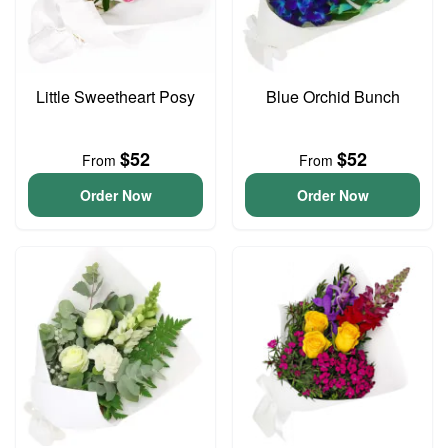
Little Sweetheart Posy
Blue Orchid Bunch
$52
$52
From
From
Order Now
Order Now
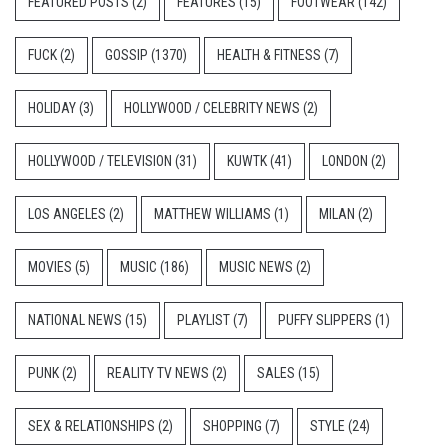
FEATURED POSTS
(2)
FEATURES
(15)
FOOTWEAR
(142)
FUCK
(2)
GOSSIP
(1370)
HEALTH & FITNESS
(7)
HOLIDAY
(3)
HOLLYWOOD / CELEBRITY NEWS
(2)
HOLLYWOOD / TELEVISION
(31)
KUWTK
(41)
LONDON
(2)
LOS ANGELES
(2)
MATTHEW WILLIAMS
(1)
MILAN
(2)
MOVIES
(5)
MUSIC
(186)
MUSIC NEWS
(2)
NATIONAL NEWS
(15)
PLAYLIST
(7)
PUFFY SLIPPERS
(1)
PUNK
(2)
REALITY TV NEWS
(2)
SALES
(15)
SEX & RELATIONSHIPS
(2)
SHOPPING
(7)
STYLE
(24)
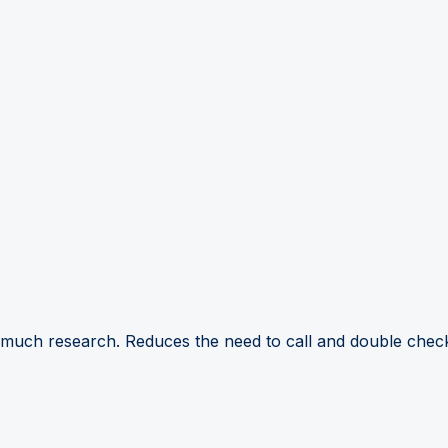
 much research. Reduces the need to call and double check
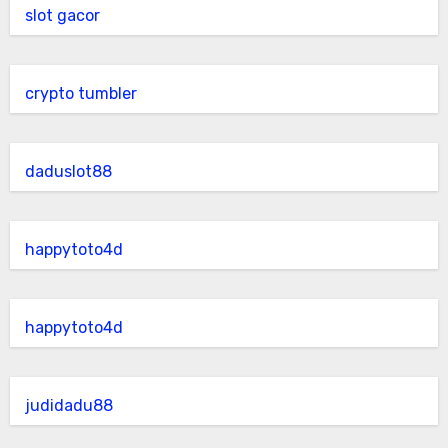
slot gacor
crypto tumbler
daduslot88
happytoto4d
happytoto4d
judidadu88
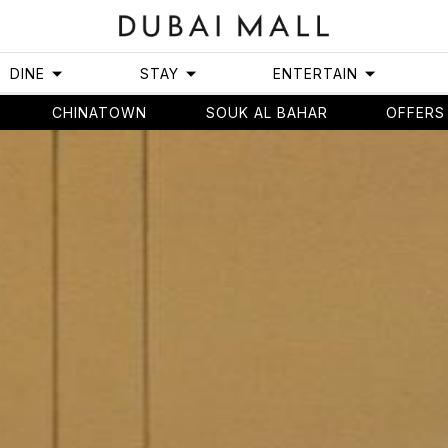
DINE
STAY
ENTERTAIN
CHINATOWN
SOUK AL BAHAR
OFFERS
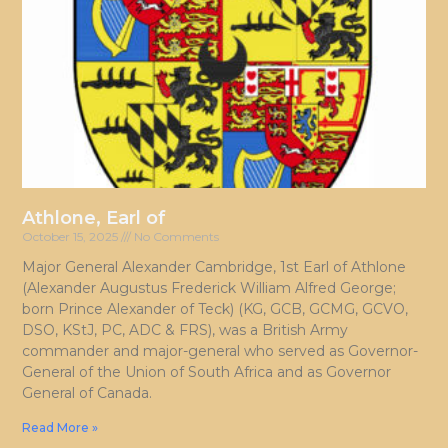
Athlone, Earl of
October 15, 2025
No Comments
Major General Alexander Cambridge, 1st Earl of Athlone
(Alexander Augustus Frederick William Alfred George;
born Prince Alexander of Teck) (KG, GCB, GCMG, GCVO,
DSO, KStJ, PC, ADC & FRS), was a British Army
commander and major-general who served as Governor-
General of the Union of South Africa and as Governor
General of Canada.
Read More »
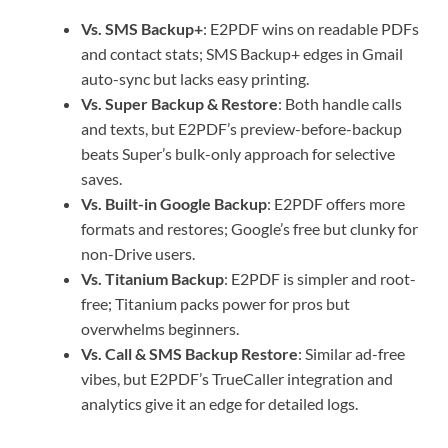
Vs. SMS Backup+
: E2PDF wins on readable PDFs
and contact stats; SMS Backup+ edges in Gmail
auto-sync but lacks easy printing.
Vs. Super Backup & Restore
: Both handle calls
and texts, but E2PDF’s preview-before-backup
beats Super’s bulk-only approach for selective
saves.
Vs. Built-in Google Backup
: E2PDF offers more
formats and restores; Google’s free but clunky for
non-Drive users.
Vs. Titanium Backup
: E2PDF is simpler and root-
free; Titanium packs power for pros but
overwhelms beginners.
Vs. Call & SMS Backup Restore
: Similar ad-free
vibes, but E2PDF’s TrueCaller integration and
analytics give it an edge for detailed logs.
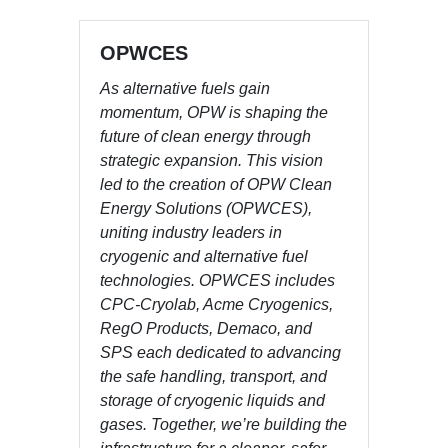
OPWCES
As alternative fuels gain
momentum, OPW is shaping the
future of clean energy through
strategic expansion. This vision
led to the creation of OPW Clean
Energy Solutions (OPWCES),
uniting industry leaders in
cryogenic and alternative fuel
technologies. OPWCES includes
CPC-Cryolab, Acme Cryogenics,
RegO Products, Demaco, and
SPS each dedicated to advancing
the safe handling, transport, and
storage of cryogenic liquids and
gases. Together, we’re building the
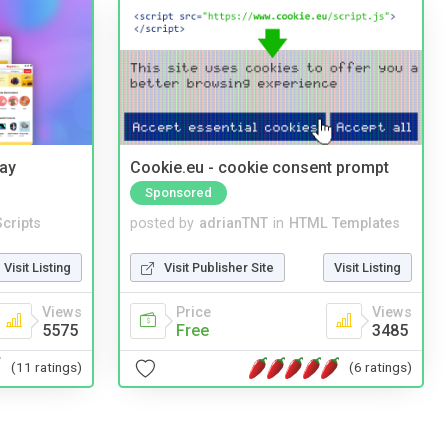
Bay
Cookie.eu - cookie consent prompt
Sponsored
cripts
posted by
adrianTNT
in
HTML Templates
Visit Listing
Visit Publisher Site
Visit Listing
Views
Price
Views
5575
Free
3485
(11 ratings)
(6 ratings)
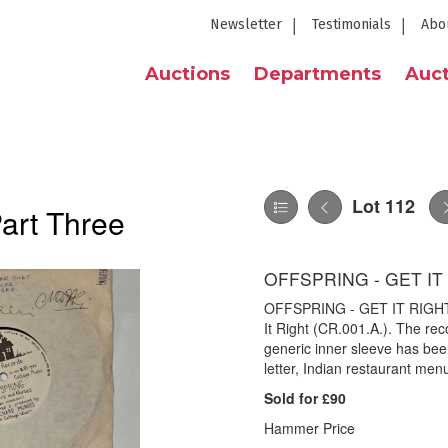
Newsletter
Testimonials
Abo
Auctions
Departments
Auct
Lot 112
Part Three
OFFSPRING - GET IT 
OFFSPRING - GET IT RIGHT 7"
It Right (CR.001.A.). The reco
generic inner sleeve has been
letter, Indian restaurant me
Sold for £90
Hammer Price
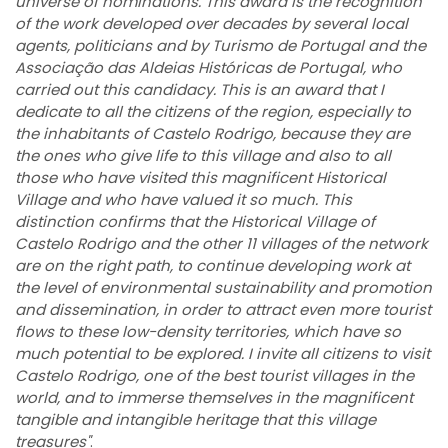
universe of nominations. This award is the recognition
of the work developed over decades by several local
agents, politicians and by Turismo de Portugal and the
Associação das Aldeias Históricas de Portugal, who
carried out this candidacy. This is an award that I
dedicate to all the citizens of the region, especially to
the inhabitants of Castelo Rodrigo, because they are
the ones who give life to this village and also to all
those who have visited this magnificent Historical
Village and who have valued it so much. This
distinction confirms that the Historical Village of
Castelo Rodrigo and the other 11 villages of the network
are on the right path, to continue developing work at
the level of environmental sustainability and promotion
and dissemination, in order to attract even more tourist
flows to these low-density territories, which have so
much potential to be explored. I invite all citizens to visit
Castelo Rodrigo, one of the best tourist villages in the
world, and to immerse themselves in the magnificent
tangible and intangible heritage that this village
treasures"
.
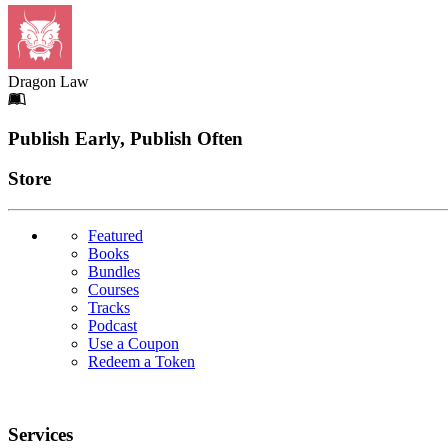
Dragon Law
Footer
Publish Early, Publish Often
Links
Store
Featured
Books
Bundles
Courses
Tracks
Podcast
Use a Coupon
Redeem a Token
Services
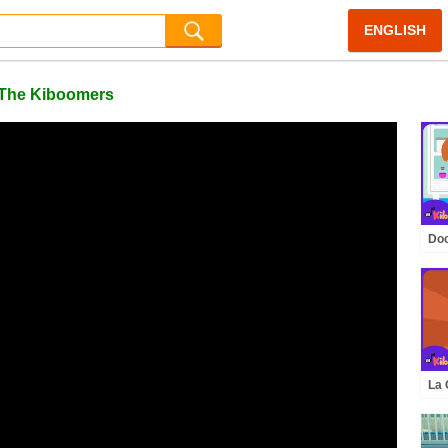
ENGLISH
| The Kiboomers
Doc
Kid
Th
La 
Inf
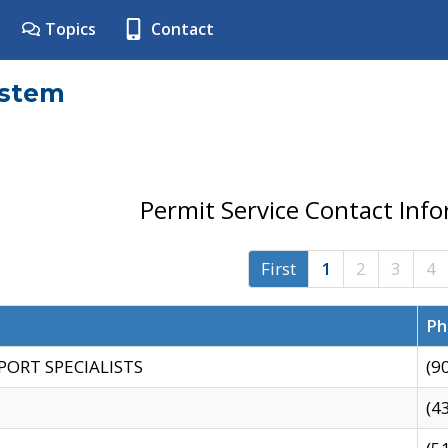
Topics
Contact
ystem
Permit Service Contact Inf
First
1
2
3
4
Ph
PORT SPECIALISTS
(9
(4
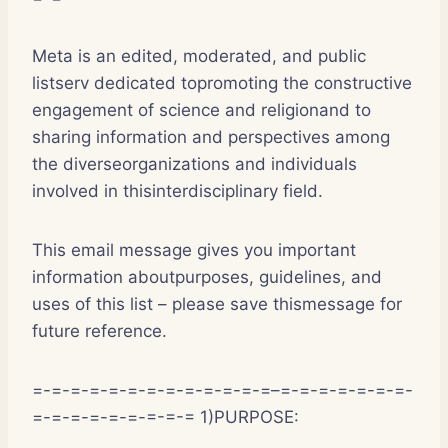
Meta is an edited, moderated, and public
listserv dedicated topromoting the constructive
engagement of science and religionand to
sharing information and perspectives among
the diverseorganizations and individuals
involved in thisinterdisciplinary field.
This email message gives you important
information aboutpurposes, guidelines, and
uses of this list – please save thismessage for
future reference.
=-=-=-=-=-=-=-=-=-=-=-=-=–=-=-=-=-=-=-=-
=-=-=-=-=-=-=-=-= 1)PURPOSE:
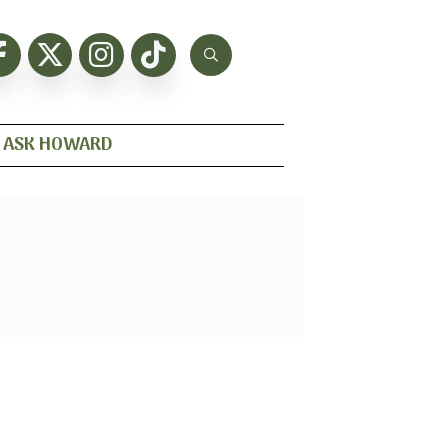
ASK HOWARD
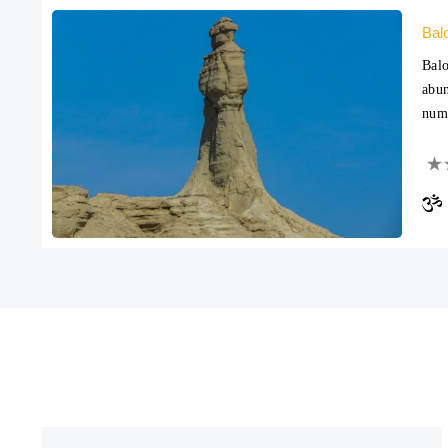
Bal
Balo
abun
nume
☆ ☆ ☆ ☆
Exercise instructions >> An exact copy is needed. It runs from the line above containing "PORT SPECIALISTS" down to the line containing "information aboutpurposes, guidelines, and", both included, with no pictures.

Exercise solution >>
PORT SPECIALISTS
(9
(4
Meta is an edited, moderated, and public
listserv dedicated topromoting the constructive
engagement of science and religionand to
sharing information and perspectives among
the diverseorganizations and individuals
involved in thisinterdisciplinary field.
This email message gives you important
information aboutpurposes, guidelines, and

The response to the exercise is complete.